In diesem Augenblick setzte Laska zum Sprung an. Romanowskis
Schrei blieb ihm in der Kehle stecken, er hatte Mühe, sich im Sattel zu halten, zog die Zügel an, aber Laska war stärker, ihr Kopf schnellte vor, mühelos übersprang sie die Barriere und galoppierte quer über den Rasen auf die Bahn. Von den Tribünen erscholl ein einziger, tausendfacher Schrei. Die Glocke bimmelte vom Startturm, aber es nutzte nichts mehr — das Rennen war nicht aufzuhalten, die Pferde rasten bereits in die erste Kurve.

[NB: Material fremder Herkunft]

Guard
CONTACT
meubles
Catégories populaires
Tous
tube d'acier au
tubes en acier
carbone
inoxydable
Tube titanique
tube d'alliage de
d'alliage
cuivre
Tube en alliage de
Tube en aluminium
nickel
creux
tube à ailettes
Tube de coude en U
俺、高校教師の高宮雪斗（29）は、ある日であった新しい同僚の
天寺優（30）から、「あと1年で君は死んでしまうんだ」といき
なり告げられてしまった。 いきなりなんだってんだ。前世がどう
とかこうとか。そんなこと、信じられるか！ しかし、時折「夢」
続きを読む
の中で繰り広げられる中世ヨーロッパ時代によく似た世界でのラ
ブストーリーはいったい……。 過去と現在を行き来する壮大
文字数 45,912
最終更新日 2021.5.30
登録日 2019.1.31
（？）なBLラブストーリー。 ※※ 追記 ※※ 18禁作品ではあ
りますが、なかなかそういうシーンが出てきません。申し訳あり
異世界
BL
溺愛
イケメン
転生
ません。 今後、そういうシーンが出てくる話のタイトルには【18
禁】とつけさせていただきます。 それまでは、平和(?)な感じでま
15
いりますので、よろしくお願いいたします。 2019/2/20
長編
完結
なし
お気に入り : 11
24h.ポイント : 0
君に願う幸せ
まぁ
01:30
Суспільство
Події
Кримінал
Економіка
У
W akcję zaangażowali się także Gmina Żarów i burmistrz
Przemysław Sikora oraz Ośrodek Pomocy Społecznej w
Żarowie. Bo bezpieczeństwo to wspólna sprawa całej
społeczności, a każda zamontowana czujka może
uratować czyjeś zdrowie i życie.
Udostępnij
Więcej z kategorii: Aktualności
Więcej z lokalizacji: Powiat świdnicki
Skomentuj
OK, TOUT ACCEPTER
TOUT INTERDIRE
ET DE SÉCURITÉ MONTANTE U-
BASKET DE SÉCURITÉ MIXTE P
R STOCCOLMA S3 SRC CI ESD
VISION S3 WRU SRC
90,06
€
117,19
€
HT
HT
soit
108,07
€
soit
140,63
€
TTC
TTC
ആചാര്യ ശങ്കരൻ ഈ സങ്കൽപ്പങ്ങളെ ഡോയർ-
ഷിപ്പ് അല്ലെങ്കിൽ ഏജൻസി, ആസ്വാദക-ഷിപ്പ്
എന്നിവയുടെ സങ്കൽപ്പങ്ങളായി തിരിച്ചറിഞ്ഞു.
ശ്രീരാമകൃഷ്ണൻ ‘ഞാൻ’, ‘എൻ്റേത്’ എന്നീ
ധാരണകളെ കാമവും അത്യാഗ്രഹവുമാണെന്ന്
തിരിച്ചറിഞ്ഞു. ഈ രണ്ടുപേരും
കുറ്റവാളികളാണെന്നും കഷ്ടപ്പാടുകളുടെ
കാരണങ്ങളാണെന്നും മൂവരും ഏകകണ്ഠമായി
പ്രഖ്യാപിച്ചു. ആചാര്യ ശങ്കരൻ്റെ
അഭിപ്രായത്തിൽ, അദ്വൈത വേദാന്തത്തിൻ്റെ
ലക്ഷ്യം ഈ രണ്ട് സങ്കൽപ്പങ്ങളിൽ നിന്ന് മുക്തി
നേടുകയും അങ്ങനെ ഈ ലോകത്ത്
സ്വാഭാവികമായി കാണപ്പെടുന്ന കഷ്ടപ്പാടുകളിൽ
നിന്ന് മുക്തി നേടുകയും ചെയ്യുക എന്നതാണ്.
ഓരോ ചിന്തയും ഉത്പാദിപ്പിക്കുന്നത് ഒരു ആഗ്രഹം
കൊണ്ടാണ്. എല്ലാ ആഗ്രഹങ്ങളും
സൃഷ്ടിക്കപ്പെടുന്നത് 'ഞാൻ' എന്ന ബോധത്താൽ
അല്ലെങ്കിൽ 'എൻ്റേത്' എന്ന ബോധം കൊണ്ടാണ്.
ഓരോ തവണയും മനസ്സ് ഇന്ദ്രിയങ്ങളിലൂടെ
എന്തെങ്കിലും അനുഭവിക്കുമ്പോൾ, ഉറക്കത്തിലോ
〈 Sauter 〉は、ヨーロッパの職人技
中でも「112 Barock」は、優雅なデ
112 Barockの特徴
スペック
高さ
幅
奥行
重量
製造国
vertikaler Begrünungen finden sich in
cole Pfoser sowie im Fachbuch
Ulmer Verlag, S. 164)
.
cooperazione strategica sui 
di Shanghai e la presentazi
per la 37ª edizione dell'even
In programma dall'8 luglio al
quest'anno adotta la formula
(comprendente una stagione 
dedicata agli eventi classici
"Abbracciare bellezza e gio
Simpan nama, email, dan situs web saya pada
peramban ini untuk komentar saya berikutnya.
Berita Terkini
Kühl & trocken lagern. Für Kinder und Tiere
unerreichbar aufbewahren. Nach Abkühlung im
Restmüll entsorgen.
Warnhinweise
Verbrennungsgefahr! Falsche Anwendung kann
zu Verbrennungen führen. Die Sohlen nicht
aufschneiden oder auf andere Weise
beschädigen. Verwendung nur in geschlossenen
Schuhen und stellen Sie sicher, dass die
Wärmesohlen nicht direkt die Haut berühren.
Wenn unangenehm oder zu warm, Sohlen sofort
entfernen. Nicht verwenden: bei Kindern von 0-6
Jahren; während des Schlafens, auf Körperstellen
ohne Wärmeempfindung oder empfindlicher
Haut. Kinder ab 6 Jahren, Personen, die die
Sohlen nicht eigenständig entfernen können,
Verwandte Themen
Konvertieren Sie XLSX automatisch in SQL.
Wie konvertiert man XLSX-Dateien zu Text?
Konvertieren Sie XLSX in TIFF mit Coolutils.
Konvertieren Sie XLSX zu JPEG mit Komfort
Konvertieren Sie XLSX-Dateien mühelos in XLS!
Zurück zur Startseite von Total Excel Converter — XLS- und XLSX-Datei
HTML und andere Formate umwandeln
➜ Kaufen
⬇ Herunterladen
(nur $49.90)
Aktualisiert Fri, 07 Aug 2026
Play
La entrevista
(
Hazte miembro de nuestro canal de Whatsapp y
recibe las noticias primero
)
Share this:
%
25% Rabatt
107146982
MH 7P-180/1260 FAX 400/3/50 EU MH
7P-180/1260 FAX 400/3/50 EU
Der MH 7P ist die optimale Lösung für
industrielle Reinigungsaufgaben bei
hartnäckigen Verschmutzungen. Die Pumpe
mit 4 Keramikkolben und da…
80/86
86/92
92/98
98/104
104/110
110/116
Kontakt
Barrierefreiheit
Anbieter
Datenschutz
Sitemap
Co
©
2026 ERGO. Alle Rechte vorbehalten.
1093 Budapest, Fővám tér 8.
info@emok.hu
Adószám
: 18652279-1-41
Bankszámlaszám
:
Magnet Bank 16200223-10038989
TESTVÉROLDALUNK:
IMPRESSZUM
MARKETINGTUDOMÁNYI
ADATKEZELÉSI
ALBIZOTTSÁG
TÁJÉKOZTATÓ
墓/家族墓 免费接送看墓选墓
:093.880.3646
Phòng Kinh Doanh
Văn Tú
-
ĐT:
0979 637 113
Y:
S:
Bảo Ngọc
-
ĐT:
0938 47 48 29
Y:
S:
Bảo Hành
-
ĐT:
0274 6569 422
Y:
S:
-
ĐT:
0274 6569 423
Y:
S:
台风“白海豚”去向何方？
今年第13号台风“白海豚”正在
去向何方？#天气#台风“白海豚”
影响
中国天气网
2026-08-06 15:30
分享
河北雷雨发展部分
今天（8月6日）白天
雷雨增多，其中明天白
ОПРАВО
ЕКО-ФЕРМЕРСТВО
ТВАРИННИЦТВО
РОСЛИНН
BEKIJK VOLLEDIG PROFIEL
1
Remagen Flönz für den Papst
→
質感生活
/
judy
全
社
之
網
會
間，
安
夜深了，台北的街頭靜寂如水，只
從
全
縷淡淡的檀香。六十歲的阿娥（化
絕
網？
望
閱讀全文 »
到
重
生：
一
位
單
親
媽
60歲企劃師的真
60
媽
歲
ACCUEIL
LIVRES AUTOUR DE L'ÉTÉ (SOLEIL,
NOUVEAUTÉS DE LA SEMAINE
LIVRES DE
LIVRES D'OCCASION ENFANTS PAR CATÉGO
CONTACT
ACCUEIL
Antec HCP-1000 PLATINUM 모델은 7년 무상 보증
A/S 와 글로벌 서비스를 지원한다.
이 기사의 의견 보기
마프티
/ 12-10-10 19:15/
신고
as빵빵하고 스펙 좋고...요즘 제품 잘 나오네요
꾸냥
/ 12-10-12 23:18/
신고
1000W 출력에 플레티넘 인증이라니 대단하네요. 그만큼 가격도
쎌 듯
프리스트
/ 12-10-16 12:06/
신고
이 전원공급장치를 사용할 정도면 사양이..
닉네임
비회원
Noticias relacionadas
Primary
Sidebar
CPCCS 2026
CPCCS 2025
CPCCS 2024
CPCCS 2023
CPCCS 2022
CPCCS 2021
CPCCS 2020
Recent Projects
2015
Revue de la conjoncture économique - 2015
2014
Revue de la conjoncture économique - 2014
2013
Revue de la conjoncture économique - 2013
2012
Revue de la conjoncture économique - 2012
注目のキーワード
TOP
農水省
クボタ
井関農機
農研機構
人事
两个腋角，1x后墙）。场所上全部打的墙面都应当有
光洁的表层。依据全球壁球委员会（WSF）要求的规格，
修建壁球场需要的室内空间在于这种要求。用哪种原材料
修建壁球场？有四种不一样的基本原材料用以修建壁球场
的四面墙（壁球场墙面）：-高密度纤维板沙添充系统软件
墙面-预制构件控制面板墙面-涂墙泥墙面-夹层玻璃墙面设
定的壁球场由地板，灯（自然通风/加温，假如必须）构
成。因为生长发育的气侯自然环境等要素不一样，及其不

Laska setzte sich an das Ende des noch geschlossenen Feldes. Sie hob den Kopf, wieherte triumphierend und lief auf der Außenbahn im Schatten von >Silberpfeil<. Romanowski riß an den Zügeln, hieb die Absätze seiner Stiefel in Laskas Weichen, tobte und brüllte, und als sie nicht gehorchte, schlug er ihr mit der Faust auf den Kopf.
Das hätte er nicht tun sollen, anstatt scheu zu werden und auszubrechen, streckte sich Laska und ging mühelos an >Silberpfeil< vorbei. Auf den Tribünen tobten die Menschen. Fallersfeld hatte sich umgedreht und sah nicht mehr hin. Angela lachte Tränen, Hartung ballte die Fäuste.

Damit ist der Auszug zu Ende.